In November 1839, a group of five men convened in Boston to draft a constitution for a society charged with “the purpose of collecting, preserving and diffusing statistical information in the different departments of human knowledge.”
Far from being specialists, these early statisticians were prominent in other domains — a clergyman, a publisher, a lawyer, a congressman, and a physician, brought together by a shared interest in accruing information about the world with crude tools that often boiled down to simply tallying things up.
This weekend, about 6,000 statisticians are visiting Boston for the annual meeting of the American Statistical Association, highlighting the astonishing arc the field has taken since that inaugural meeting.
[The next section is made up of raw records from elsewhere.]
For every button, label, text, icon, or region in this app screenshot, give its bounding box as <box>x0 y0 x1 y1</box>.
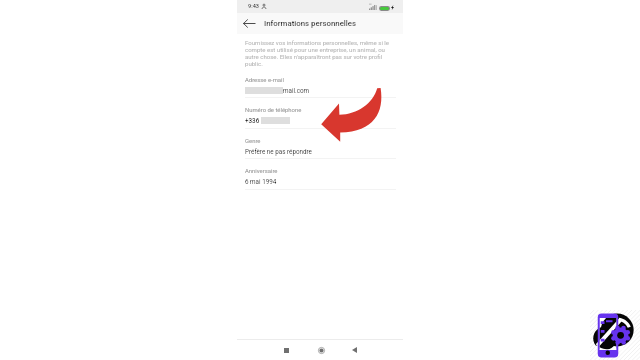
staticText: Anniversaire <box>245 168 278 175</box>
staticText: 6 mai 1994 <box>245 178 277 185</box>
button[interactable]: Recent apps <box>276 340 296 360</box>
button[interactable]: Back <box>344 340 364 360</box>
staticText: Informations personnelles <box>264 19 357 28</box>
button[interactable]: Site logo <box>590 310 640 360</box>
staticText: Préfère ne pas répondre <box>245 148 312 155</box>
button[interactable]: Adresse e-mail <box>245 77 396 98</box>
button[interactable]: Back <box>237 13 260 34</box>
button[interactable]: Home <box>311 340 331 360</box>
staticText: 9:43 <box>248 3 260 10</box>
button[interactable]: Numéro de téléphone <box>245 107 396 128</box>
staticText: +336 <box>245 117 260 124</box>
button[interactable]: Genre <box>245 138 396 159</box>
staticText: Genre <box>245 138 261 145</box>
staticText: Adresse e-mail <box>245 77 284 84</box>
staticText: Numéro de téléphone <box>245 107 302 114</box>
button[interactable]: Anniversaire <box>245 168 396 189</box>
staticText: mail.com <box>283 87 310 94</box>
staticText: Fournissez vos informations personnelles… <box>245 39 392 67</box>
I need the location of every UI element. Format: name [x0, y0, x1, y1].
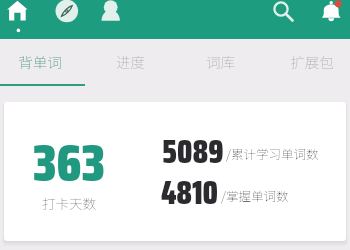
- button[interactable]: 363: [4, 102, 346, 241]
- staticText: /累计学习单词数: [226, 144, 319, 162]
- staticText: 词库: [206, 51, 235, 72]
- button[interactable]: 扩展包: [266, 39, 350, 83]
- button[interactable]: 进度: [85, 39, 176, 83]
- button[interactable]: Home: [4, 0, 32, 39]
- staticText: 扩展包: [290, 51, 334, 72]
- staticText: 背单词: [18, 51, 62, 72]
- staticText: 4810: [161, 168, 219, 218]
- button[interactable]: Search: [269, 0, 297, 28]
- button[interactable]: 背单词: [0, 39, 85, 83]
- staticText: 5089: [162, 127, 224, 177]
- button[interactable]: 词库: [175, 39, 266, 83]
- staticText: 363: [4, 122, 134, 204]
- staticText: 进度: [116, 51, 145, 72]
- staticText: 打卡天数: [4, 193, 134, 213]
- button[interactable]: Explore: [55, 0, 79, 24]
- button[interactable]: Profile: [99, 0, 123, 24]
- button[interactable]: Notifications: [320, 0, 344, 24]
- staticText: /掌握单词数: [221, 186, 289, 204]
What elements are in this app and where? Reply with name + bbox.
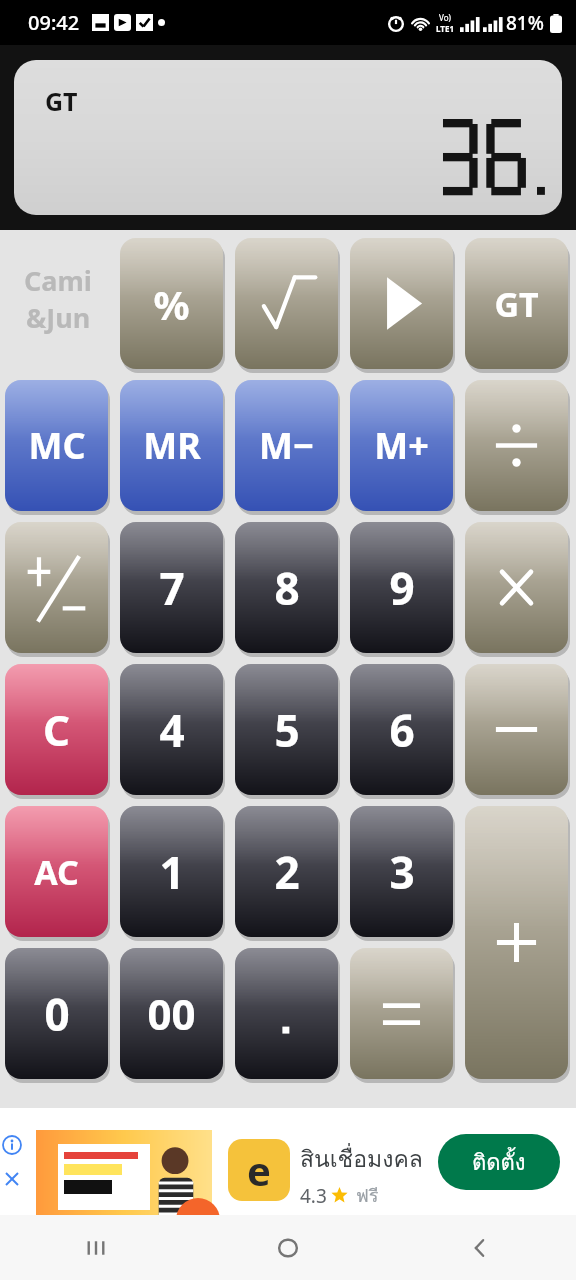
staticText: 8	[274, 558, 300, 618]
staticText: Vo)	[439, 12, 451, 23]
button[interactable]: M+	[350, 380, 453, 511]
staticText: e	[247, 1143, 271, 1197]
staticText: ฟรี	[356, 1181, 379, 1210]
button[interactable]: Minus	[465, 664, 568, 795]
button[interactable]: 2	[235, 806, 338, 937]
button[interactable]: Decimal point	[235, 948, 338, 1079]
button[interactable]: Square root	[235, 238, 338, 369]
button[interactable]: 9	[350, 522, 453, 653]
button[interactable]: Back	[384, 1215, 576, 1280]
staticText: ติดตั้ง	[472, 1145, 526, 1180]
button[interactable]: Ad information	[2, 1135, 22, 1155]
button[interactable]: Plus	[465, 806, 568, 1079]
staticText: C	[43, 701, 70, 758]
staticText: 1	[159, 842, 185, 902]
staticText: M+	[374, 421, 429, 470]
button[interactable]: Equals	[350, 948, 453, 1079]
staticText: 81%	[506, 10, 544, 36]
staticText: 4	[159, 700, 185, 760]
staticText: สินเชื่อมงคล	[300, 1141, 423, 1178]
staticText: %	[153, 277, 190, 331]
staticText: 2	[274, 842, 300, 902]
staticText: &Jun	[26, 299, 91, 336]
staticText: MR	[143, 421, 201, 470]
staticText: 9	[389, 558, 415, 618]
staticText: M−	[259, 421, 314, 470]
button[interactable]: 8	[235, 522, 338, 653]
staticText: 6	[389, 700, 415, 760]
staticText: 4.3	[300, 1183, 327, 1209]
staticText: MC	[28, 421, 86, 470]
staticText: GT	[494, 281, 539, 327]
staticText: 0	[44, 984, 70, 1044]
button[interactable]: Play	[350, 238, 453, 369]
button[interactable]: ติดตั้ง	[438, 1134, 560, 1190]
button[interactable]: Recent apps	[0, 1215, 192, 1280]
staticText: LTE1	[436, 23, 454, 34]
button[interactable]: MC	[5, 380, 108, 511]
staticText: Cami	[24, 262, 92, 299]
staticText: 00	[147, 985, 196, 1042]
staticText: AC	[34, 849, 79, 895]
button[interactable]: 4	[120, 664, 223, 795]
button[interactable]: 3	[350, 806, 453, 937]
button[interactable]: 7	[120, 522, 223, 653]
button[interactable]: %	[120, 238, 223, 369]
button[interactable]: GT	[465, 238, 568, 369]
button[interactable]: Plus minus sign	[5, 522, 108, 653]
button[interactable]: C	[5, 664, 108, 795]
button[interactable]: 1	[120, 806, 223, 937]
button[interactable]: M−	[235, 380, 338, 511]
button[interactable]: 5	[235, 664, 338, 795]
staticText: GT	[45, 84, 78, 118]
button[interactable]: Multiply	[465, 522, 568, 653]
button[interactable]: 00	[120, 948, 223, 1079]
button[interactable]: 6	[350, 664, 453, 795]
staticText: 3	[389, 842, 415, 902]
button[interactable]: Close ad	[2, 1169, 22, 1189]
staticText: 5	[274, 700, 300, 760]
button[interactable]: MR	[120, 380, 223, 511]
staticText: 09:42	[28, 9, 80, 36]
staticText: 7	[159, 558, 185, 618]
button[interactable]: AC	[5, 806, 108, 937]
button[interactable]: Divide	[465, 380, 568, 511]
button[interactable]: Home	[192, 1215, 384, 1280]
button[interactable]: 0	[5, 948, 108, 1079]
From practitioners of a nascent science that was simply trying to collect reliable data on crops and population, statisticians now deploy powerful computational tools to sift meaning from a tsunami of data that can range from the full genomes of thousands of people to the casual interactions people have online.
The number of undergraduates majoring in statistics or biostatistics has tripled during the past decade and the number of people earning master’s degrees has doubled. It is one of the hottest jobs around; a report by the research firm McKinsey and Co. predicts that by 2018, the United States will face a statistician shortage, needing at least 140,000 people with the analytical skills to work on big data problems.
Nearly everything can now be turned into a data point, from credit card use to the makeup of microbes in our stomachs, and statistics is hearkening back to the field’s roots in the mainstream as a force that will shape society.
In its early days, the Statistical Association’s members included US President Martin Van Buren and the British nurse Florence Nightingale. The nascent science was essential to a young country, shaped understanding of the importance of sanitary conditions in wartime hospitals, and allowed a growing country of immigrants to understand who was in it.
Today, statistics have begun again to creep back into the public consciousness — used to assemble winning baseball teams and predict elections with greater accuracy.
For years, working as a statistician meant dealing with public misconceptions. Ron Wasserstein, executive director of the American Statistical Association, recalled that when he earned his graduate degree in statistics in the early 1980s, friends and family mistakenly thought that it involved memorizing lots of numerical trivia. He would have to explain that the methods of statistics were used to figure out how to understand patterns in data, such as whether a drug is effective, whether cigarettes cause lung cancer, or whether a poll of 1,000 people is likely to be indicative of general opinion on a topic. Now, things have changed.
“You can tell people, ‘I’m like “Moneyball,” but for biomedical applications,’ ” said Rafael Irizarry, a professor of biostatistics at the Harvard School of Public Health.
The methods used to gather and analyze data began changing and becoming more sophisticated, thanks in part to the efforts of the statisticians. Francis A. Walker, a president of the Massachusetts Institute of Technology and former president of the American Statistical Association, helped improve the field and the quality of the census.
“He helped bring the census from a rather crude counting in the 1790s into something that begins to give a meticulously detailed picture of a nation that was growing,” said Stephen Stigler, a professor of statistics at the University of Chicago. “We’ve been a field that’s been changing many times over the years, but there’s some constancy to that and one of them is: How can we process information? If you have a collection of measurements or observations, how can you reduce it to something you can understand?”
Surprisingly, even as the tools of statisticians have changed radically, the underlying quest has remained remarkably the same. Extracting meaning from data is the same basic problem, even if today the challenge is more likely to be how to sift meaning from what would have once been an unthinkable amount of information, not how to assemble it in the first place.
At the meeting this week, presentations are spanning a wide gamut, from the application of statistics to understanding neuroscience in President Obama’s BRAIN initiative, to the challenges in designing cancer clinical trials, to projections of the finish time for the nearly 6,000 runners who were unable to complete the 2013 Boston Marathon after the bombing halted the race.
In fact, Irizarry said, statisticians have become so essential and integrated into so many different disciplines where the tools are needed to make sense of data that some people experience almost an existential crisis.
“Some people who are trained as statisticians become very much involved in a specific field, they sometimes start wondering, ‘Am I still a statistician?’ ” Irizarry said. “Now, all of a sudden they almost have become a geneticist and some of them even start to do experiments. That’s one of the things I hope, that we can continue to be a discipline and continue to have this core knowledge we all share.”